After spending four years training as a journalist, I learned a thing or two about maintaining a sense of propriety when shit hits the fan. One of the biggest things we’re taught in journalism school is the importance of objectivity – something that we need to hold onto in order to see the whole story.
So when something big happens in the news, I’m hesitant to react. I have a difficult time forming opinions. I like to find the facts before I decide on how I feel. It’s something I’m rather proud of about myself.
Over the past year or so, I’ve had far more emotional reactions to current events than usual. Saturday was one of them. I followed the events throughout the day and tried to avoid having a reaction to them. I tried to think clearly. I tried to rationalize everything that had happened.
Until I read something pretty unrelated. It was a post a friend shared on Facebook, discussing the importance of taking care of your fellow man and standing together through it all. The main quote threaded through the post read, “I hurt with her.”
That’s when my tears began. Not because of the story in the post (although a beautiful story in itself), but because of the hurt that happened that day. The ugliness the white supremacists showed in their anger and hostility towards those unafraid to stand against them. The photos passed around social media of a black police officer protecting a group of Nazi supporters. Photos of Heather Heyer, and her grief-stricken friends who survived the same accident that took her life. Of James Fields, the new face of domestic terrorism.
My heart sank, but not for long. Shortly after, social media outlets blossomed into a wave of hope and unity. The seeds had been sown. Everyone with a voice took to forums and comment boards, tearing down anyone who sympathized with the ones who tried to make America “great” again. I watched some of my closest friends completely shut down the few who argued the protesters weren’t in the wrong. Because despite the fact that they had a permit allowing their rally, it should be without question that white supremacists ought not to assemble without counter protests.

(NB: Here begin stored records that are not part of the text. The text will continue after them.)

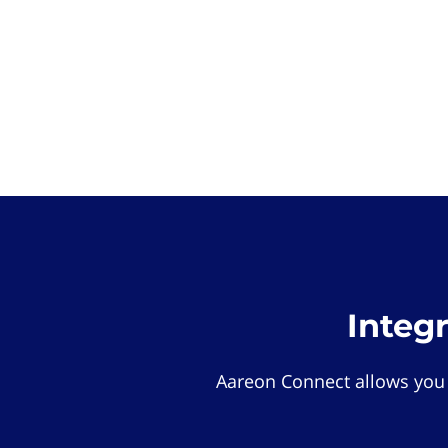
Integ
Aareon Connect allows you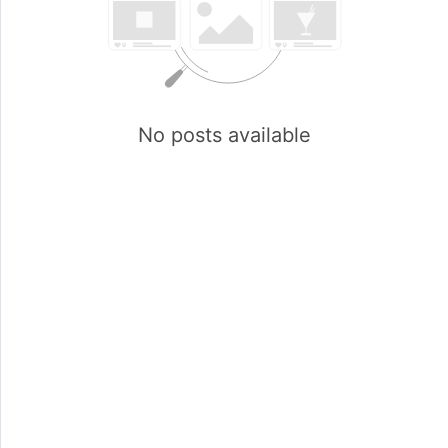
No posts available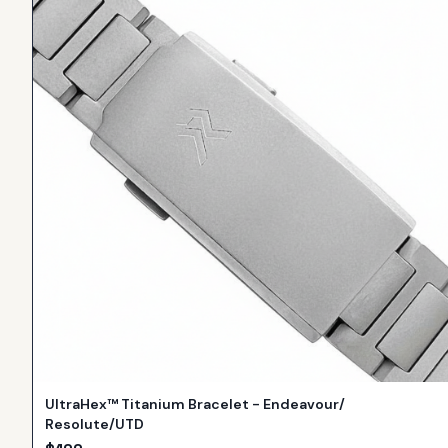
UltraHex™ Titanium Bracelet - Endeavour/
Resolute/UTD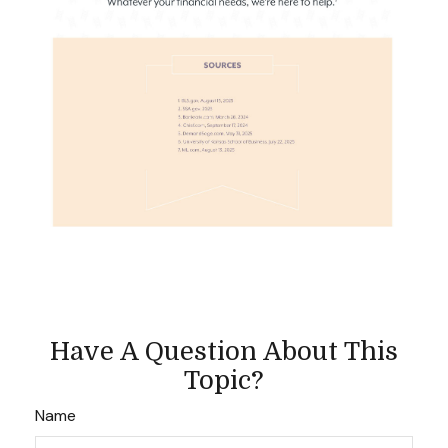
Have A Question About This
Topic?
Name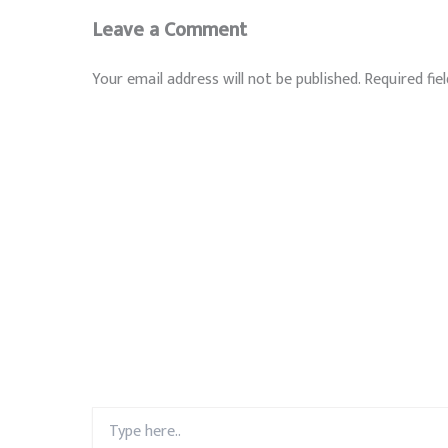
Leave a Comment
Your email address will not be published.
Required fie
Type
here..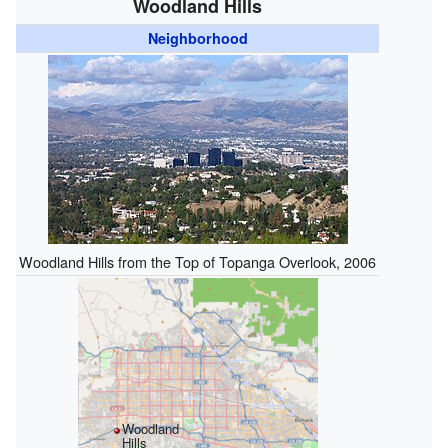
Woodland Hills
Neighborhood
Woodland Hills from the Top of Topanga Overlook, 2006
Woodland
Hills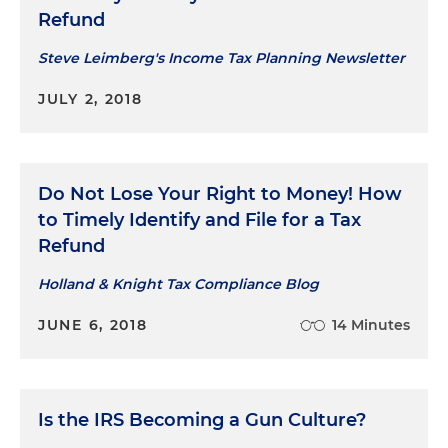
Refund
Steve Leimberg's Income Tax Planning Newsletter
JULY 2, 2018
Do Not Lose Your Right to Money! How
to Timely Identify and File for a Tax
Refund
Holland & Knight Tax Compliance Blog
JUNE 6, 2018
14 Minutes
Is the IRS Becoming a Gun Culture?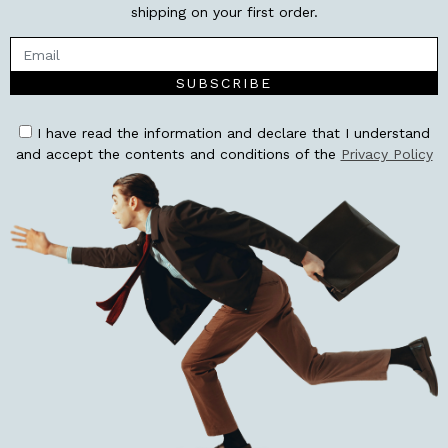
shipping on your first order.
SUBSCRIBE
I have read the information and declare that I understand
and accept the contents and conditions of the
Privacy Policy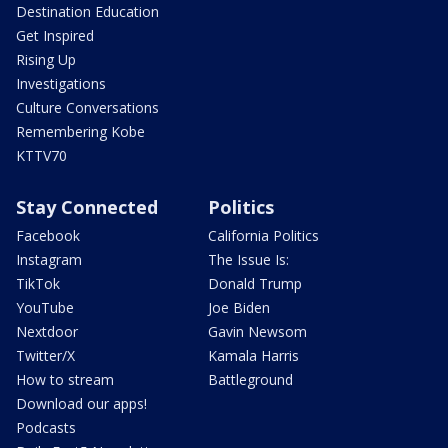
Destination Education
Get Inspired
Rising Up
Investigations
Culture Conversations
Remembering Kobe
KTTV70
Stay Connected
Politics
Facebook
California Politics
Instagram
The Issue Is:
TikTok
Donald Trump
YouTube
Joe Biden
Nextdoor
Gavin Newsom
Twitter/X
Kamala Harris
How to stream
Battleground
Download our apps!
Podcasts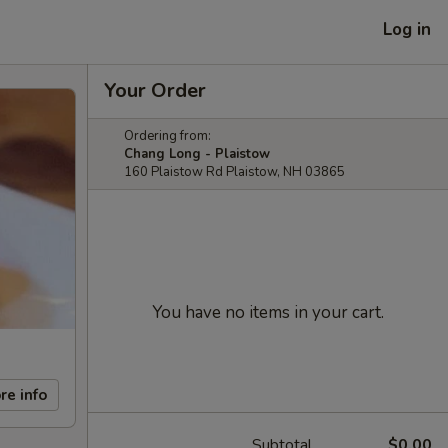
Log in
Your Order
Ordering from:
Chang Long - Plaistow
160 Plaistow Rd Plaistow, NH 03865
You have no items in your cart.
re info
Subtotal
$0.00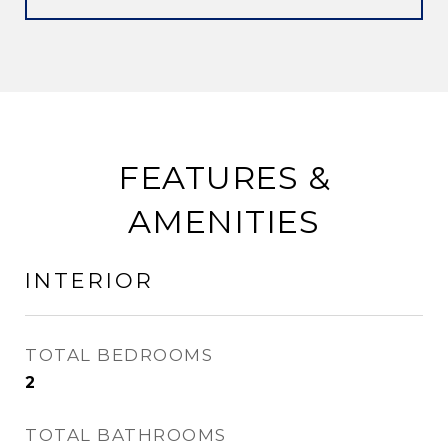
FEATURES &
AMENITIES
INTERIOR
TOTAL BEDROOMS
2
TOTAL BATHROOMS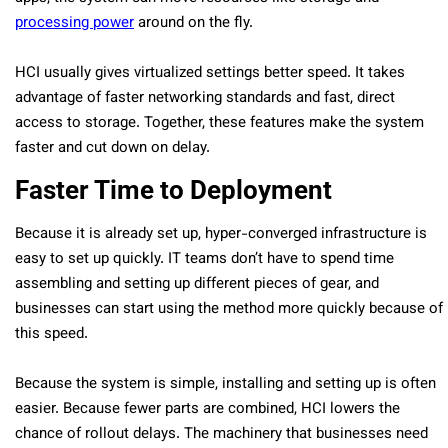
processing power
around on the fly.
HCI usually gives virtualized settings better speed. It takes
advantage of faster networking standards and fast, direct
access to storage. Together, these features make the system
faster and cut down on delay.
Faster Time to Deployment
Because it is already set up, hyper-converged infrastructure is
easy to set up quickly. IT teams don’t have to spend time
assembling and setting up different pieces of gear, and
businesses can start using the method more quickly because of
this speed.
Because the system is simple, installing and setting up is often
easier. Because fewer parts are combined, HCI lowers the
chance of rollout delays. The machinery that businesses need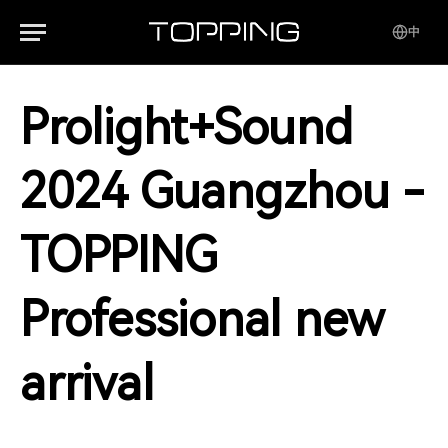
中
Prolight+Sound
2024 Guangzhou -
TOPPING
Professional new
arrival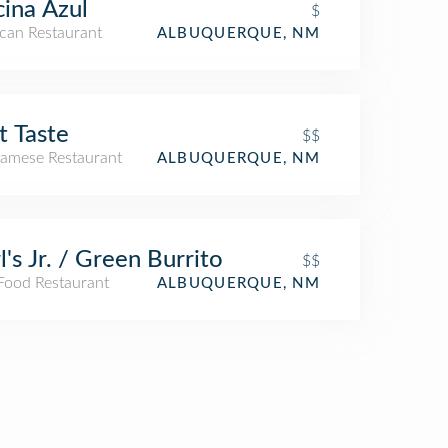
ina Azul
$
can Restaurant
ALBUQUERQUE, NM
t Taste
$$
namese Restaurant
ALBUQUERQUE, NM
l's Jr. / Green Burrito
$$
 Food Restaurant
ALBUQUERQUE, NM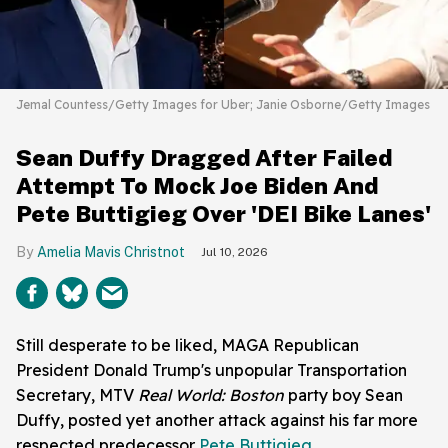
Jemal Countess/Getty Images for Uber; Janie Osborne/Getty Images
Sean Duffy Dragged After Failed
Attempt To Mock Joe Biden And
Pete Buttigieg Over 'DEI Bike Lanes'
Amelia Mavis Christnot
Jul 10, 2026
Still desperate to be liked, MAGA Republican
President Donald Trump's unpopular Transportation
Secretary, MTV
Real World: Boston
party boy Sean
Duffy, posted yet another attack against his far more
respected predecessor
Pete Buttigieg
.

If we are to take one lesson from Saturday, let it be a lesson in love. Let it be a reminder that loving each other – that remembering we are all human beings – is the most important part of who we are not only as Americans, but as a global union. We all have the same fears, the same hopes, and the same pain. We can all hurt. All of us. And when we hurt together, we heal together. So, as you continue on with your daily life, remember to take a look around you at the people you pass by in the grocery stores or on the sidewalks. Remember to smile at the woman handling three screaming children on her own. Remember to drive slowly past the road construction workers. Remember to wave to the postman or garbage collectors. Remember to thank your local police officer or firefighter. Remember that regardless of nationality, creed, color, gender, we can all hurt. And with each other’s help, we can all heal.
Remember that sunshine chases away the rain.